Going back pretty much to the founding of the Republican party Southerners saw it as the party of the North. After the Civil War and Reconstruction, it was virtually impossible for a Republican to win an election in the South for nearly a century. As time went on and the national Democratic party evolved, there ended up being a lot of tension as southern Democrats held views that increasingly diverged from those of the national party.
Eventually this tension led to a slow drift of the South away from the Democratic party. It started with the South occasionally voting for third party candidates for president starting in 1948, then finally for Republicans (particularly as the Republican party, seeing an opportunity, began openly courting Southern voters starting in the 1960s). At that point the South tended to vote Republican for president but for conservative Democrats otherwise. However, slowly the Republicans made inroads in lower level elections as well, partly by conservative Democratic lawmakers switching party affiliation to Republican. In the 1990s, the Republicans finally broke through and began dominating Congressional elections in the South as well.

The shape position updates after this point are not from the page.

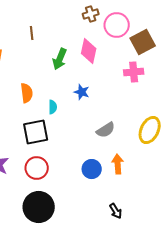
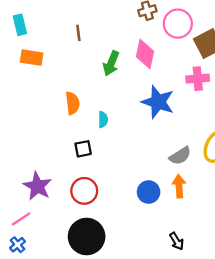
blue star: (82, 92) -> (158, 102), moved, size x1.8
gray semicircle: (106, 130) -> (180, 156), moved
black square: (36, 132) -> (83, 149), size x0.6

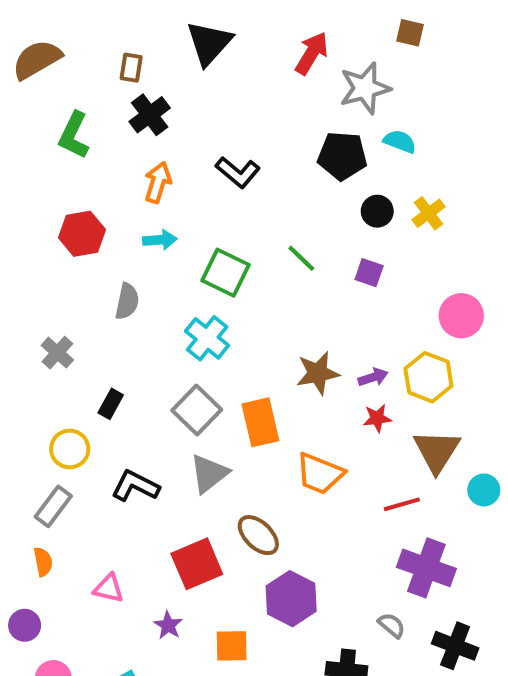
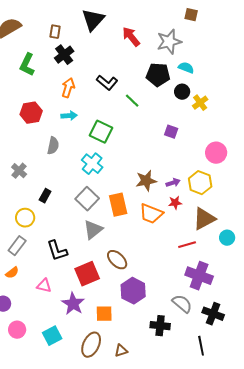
red arrow: (312, 53) -> (131, 37), moved, turned -70
black circle: (377, 211) -> (182, 92), moved
green line: (301, 258) -> (132, 101), moved
brown triangle: (437, 451) -> (204, 219), turned 30
orange trapezoid: (320, 474) -> (151, 214), moved
black L-shape: (135, 486) -> (57, 251), moved, turned -135
orange semicircle: (43, 562) -> (12, 273), turned 64
purple star: (168, 625) -> (73, 304), size x1.6
gray semicircle: (392, 625) -> (182, 304), size x1.5

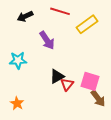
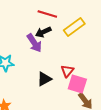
black arrow: (25, 16) -> (43, 32), moved
red triangle: (67, 84) -> (67, 71), moved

Since then the changes have been filtering down to still lower level elections (state legislatures, county offices, etc.) but the switch still isn't complete, so you still have Democrats who are quite conservative holding elected office at the local level and people who vote straight ticket Republican or nearly so who identify as or are registered as Democrats.
To make a long story short, the South was historically dominated by the Democratic party, and as the politics of the party and the region have diverged, there's been a lag in terms of identification which means that many southern Democrats hold views that are far more in line with the national Republican party.